We can use the above function to evaluate the claim that a sample size of 30 is enough to ensure that asymptotic confidence intervals work well. In order to do this, we must find the mean estimate of $p$ and the mean estimate of the true standard deviation and compare across sample sizes.

In [4]:
param_n = [10, 30, 60, 10, 30, 60]
param_p = [0.05, 0.05, 0.05, 0.25, 0.25, 0.25]


# calculate estiamtes
p_hat1, sigma_hat1, prop_inside1 = bernoulli_samples(param_n[0], param_p[0], 1000)
p_hat2, sigma_hat2, prop_inside2 = bernoulli_samples(param_n[1], param_p[1], 1000)
p_hat3, sigma_hat3, prop_inside3 = bernoulli_samples(param_n[2], param_p[2], 1000)

p_hat4, sigma_hat4, prop_inside4 = bernoulli_samples(param_n[3], param_p[3], 1000)
p_hat5, sigma_hat5, prop_inside5 = bernoulli_samples(param_n[4], param_p[4], 1000)
p_hat6, sigma_hat6, prop_inside6 = bernoulli_samples(param_n[5], param_p[5], 1000)

# compile results
p_hats = [p_hat1, p_hat2, p_hat3, 
          p_hat4, p_hat5, p_hat6]

sigma_hats = [sigma_hat1, sigma_hat2, sigma_hat3, 
              sigma_hat4, sigma_hat5, sigma_hat6]

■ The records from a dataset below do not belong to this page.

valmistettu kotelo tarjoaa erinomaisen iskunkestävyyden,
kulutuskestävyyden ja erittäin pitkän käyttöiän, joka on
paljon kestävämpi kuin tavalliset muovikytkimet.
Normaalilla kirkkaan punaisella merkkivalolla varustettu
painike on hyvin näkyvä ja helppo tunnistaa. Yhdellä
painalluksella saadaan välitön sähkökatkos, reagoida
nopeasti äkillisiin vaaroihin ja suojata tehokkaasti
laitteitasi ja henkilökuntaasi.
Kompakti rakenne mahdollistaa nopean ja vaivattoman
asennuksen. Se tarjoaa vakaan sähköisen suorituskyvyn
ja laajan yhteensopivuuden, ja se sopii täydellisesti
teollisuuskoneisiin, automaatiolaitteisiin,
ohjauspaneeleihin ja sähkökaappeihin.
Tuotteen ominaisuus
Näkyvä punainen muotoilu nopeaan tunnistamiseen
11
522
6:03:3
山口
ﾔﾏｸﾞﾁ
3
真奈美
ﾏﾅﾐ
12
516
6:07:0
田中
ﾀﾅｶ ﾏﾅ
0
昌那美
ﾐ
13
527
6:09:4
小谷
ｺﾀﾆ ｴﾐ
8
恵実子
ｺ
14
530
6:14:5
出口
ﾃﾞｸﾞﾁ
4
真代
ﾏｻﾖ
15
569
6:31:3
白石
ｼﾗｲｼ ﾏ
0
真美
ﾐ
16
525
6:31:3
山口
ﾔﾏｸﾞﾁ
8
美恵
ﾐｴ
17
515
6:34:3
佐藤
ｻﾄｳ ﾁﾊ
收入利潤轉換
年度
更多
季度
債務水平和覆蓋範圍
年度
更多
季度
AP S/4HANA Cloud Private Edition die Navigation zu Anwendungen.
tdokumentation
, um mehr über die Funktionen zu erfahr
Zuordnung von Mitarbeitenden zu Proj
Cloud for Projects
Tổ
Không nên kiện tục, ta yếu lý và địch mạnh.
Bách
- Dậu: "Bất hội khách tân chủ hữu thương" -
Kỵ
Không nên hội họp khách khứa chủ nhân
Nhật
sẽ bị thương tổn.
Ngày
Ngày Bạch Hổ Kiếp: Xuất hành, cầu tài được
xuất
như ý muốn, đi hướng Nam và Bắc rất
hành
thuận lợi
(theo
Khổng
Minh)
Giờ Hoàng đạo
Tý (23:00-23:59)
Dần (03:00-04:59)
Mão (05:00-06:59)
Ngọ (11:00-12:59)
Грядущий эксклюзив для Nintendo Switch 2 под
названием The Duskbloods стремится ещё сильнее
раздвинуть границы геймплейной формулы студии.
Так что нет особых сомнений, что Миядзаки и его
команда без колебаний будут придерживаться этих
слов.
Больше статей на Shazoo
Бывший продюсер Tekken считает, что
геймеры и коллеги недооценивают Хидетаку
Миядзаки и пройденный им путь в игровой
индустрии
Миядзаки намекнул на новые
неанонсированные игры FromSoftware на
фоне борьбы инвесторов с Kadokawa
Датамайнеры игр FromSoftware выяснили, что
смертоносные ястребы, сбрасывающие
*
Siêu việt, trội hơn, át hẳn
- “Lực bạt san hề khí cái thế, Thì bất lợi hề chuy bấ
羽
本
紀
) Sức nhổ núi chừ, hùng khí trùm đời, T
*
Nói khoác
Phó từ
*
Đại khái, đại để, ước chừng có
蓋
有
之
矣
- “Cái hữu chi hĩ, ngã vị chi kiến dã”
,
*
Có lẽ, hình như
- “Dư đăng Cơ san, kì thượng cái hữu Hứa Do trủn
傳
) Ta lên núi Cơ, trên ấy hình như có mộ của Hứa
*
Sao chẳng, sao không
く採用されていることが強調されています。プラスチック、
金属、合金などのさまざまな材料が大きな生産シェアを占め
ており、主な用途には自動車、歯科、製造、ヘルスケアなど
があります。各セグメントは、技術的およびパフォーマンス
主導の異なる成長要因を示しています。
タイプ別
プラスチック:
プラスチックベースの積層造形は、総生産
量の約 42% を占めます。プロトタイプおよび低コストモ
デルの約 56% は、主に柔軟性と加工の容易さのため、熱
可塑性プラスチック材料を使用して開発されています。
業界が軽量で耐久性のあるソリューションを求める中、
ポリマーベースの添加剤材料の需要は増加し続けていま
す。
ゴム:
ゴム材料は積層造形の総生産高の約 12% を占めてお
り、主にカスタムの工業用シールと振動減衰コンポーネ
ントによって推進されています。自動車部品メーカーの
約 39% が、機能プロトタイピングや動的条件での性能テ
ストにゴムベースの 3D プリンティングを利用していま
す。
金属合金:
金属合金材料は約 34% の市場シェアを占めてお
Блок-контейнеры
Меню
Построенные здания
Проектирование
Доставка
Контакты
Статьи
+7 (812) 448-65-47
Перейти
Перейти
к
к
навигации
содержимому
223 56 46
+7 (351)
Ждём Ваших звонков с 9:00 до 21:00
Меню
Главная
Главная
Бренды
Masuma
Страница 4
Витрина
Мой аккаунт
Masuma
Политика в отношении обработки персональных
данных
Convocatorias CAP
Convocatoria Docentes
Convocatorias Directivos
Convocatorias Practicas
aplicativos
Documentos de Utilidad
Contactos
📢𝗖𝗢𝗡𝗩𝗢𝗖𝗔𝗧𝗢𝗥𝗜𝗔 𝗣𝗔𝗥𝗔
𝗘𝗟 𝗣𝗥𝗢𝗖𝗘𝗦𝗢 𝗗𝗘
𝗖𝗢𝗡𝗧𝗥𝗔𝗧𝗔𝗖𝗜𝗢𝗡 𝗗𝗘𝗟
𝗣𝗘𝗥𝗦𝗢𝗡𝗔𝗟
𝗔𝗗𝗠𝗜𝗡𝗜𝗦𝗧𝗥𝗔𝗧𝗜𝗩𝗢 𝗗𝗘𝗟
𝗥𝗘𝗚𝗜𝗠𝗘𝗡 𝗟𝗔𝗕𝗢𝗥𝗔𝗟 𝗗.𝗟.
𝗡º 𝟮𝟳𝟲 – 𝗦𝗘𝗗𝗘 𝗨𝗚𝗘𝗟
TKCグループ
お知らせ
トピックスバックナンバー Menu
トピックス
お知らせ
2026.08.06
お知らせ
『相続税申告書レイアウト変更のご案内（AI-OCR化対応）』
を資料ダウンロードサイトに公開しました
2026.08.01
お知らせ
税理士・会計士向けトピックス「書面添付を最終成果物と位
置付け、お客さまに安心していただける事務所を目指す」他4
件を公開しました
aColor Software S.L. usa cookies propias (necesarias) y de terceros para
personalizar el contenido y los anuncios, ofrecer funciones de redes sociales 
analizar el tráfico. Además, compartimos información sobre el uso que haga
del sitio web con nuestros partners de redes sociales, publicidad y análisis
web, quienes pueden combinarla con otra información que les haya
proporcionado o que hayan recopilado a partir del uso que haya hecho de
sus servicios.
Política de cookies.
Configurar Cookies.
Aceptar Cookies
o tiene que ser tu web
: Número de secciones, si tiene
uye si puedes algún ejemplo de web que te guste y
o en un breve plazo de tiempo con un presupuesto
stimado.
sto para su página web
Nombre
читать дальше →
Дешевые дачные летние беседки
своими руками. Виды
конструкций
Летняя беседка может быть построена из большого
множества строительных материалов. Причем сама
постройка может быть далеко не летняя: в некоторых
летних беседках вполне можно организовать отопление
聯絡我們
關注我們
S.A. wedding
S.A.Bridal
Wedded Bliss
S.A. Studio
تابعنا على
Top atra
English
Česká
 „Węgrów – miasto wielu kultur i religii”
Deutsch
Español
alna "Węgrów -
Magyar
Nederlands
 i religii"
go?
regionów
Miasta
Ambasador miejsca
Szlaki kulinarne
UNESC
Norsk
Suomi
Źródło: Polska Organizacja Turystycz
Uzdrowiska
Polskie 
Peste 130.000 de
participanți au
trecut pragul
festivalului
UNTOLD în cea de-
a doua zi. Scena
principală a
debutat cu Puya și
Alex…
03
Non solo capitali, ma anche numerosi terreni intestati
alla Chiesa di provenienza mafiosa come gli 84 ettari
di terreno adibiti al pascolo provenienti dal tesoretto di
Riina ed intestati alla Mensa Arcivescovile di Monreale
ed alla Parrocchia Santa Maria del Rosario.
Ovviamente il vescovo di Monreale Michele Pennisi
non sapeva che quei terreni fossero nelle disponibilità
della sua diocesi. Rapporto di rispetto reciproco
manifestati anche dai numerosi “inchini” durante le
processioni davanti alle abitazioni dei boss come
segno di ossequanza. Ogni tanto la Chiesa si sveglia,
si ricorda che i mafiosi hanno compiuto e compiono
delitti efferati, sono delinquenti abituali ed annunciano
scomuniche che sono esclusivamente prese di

inside_interval = [prop_inside1, prop_inside2, prop_inside3, 
                   prop_inside4, prop_inside5, prop_inside6]

In [5]:
# display results 
results_df = pd.DataFrame({'n': param_n, 'p': param_p, 'Estimate of p': p_hats, 
                           'Estimate of std. dev.': sigma_hats, 'Fraction inside CI': inside_interval})

results_df

Unnamed: 0,n,p,Estimate of p,Estimate of std. dev.,Fraction inside CI
0,10,0.05,0.051,0.132699,0.411
1,30,0.05,0.048867,0.183274,0.791
2,60,0.05,0.050183,0.207136,0.808
3,10,0.25,0.2481,0.394296,0.933
4,30,0.25,0.2501,0.422194,0.929
5,60,0.25,0.25175,0.429318,0.949


Looking at the results above, we can see that there is not much a difference for the fraction of confidence intervals that contain the true mean between values of n = 30 and n = 60. Furthermore, the estimates of the p and sigma are very similar for n = 30 and n = 60. Comparing these to the estimates when n = 10, we can see that the estimated standard deviation varies more between n = 10 and n = 60. Overall, this suggests that there is not a significant benefit to using values of n that are much larger than 30 when trying to estimate the true mean of samples. Therefore, I would agree with the claim that an n of 30 or larger is enough to ensure that asymptotic confidence intervals work well.